(Dataset entries)
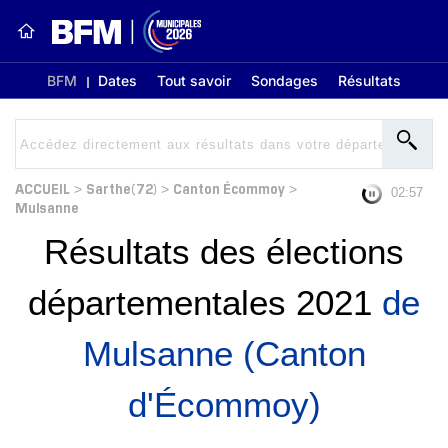
BFM
Dates
Tout savoir
Sondages
Résultats
ACCUEIL
Sarthe(72)
Canton Écommoy
>
>
>
02:56
Mulsanne
Résultats des élections
départementales 2021
de
Mulsanne (Canton
d'Écommoy)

DESCRIPTION OF THE TASK:
Could you restate, word for word, every line from the one containing "Résultats des élections" through the last line of the records above, and nothing more?

ANSWER TO THIS PROBLEM:
Résultats des élections
départementales 2021
de
Mulsanne (Canton
d'Écommoy)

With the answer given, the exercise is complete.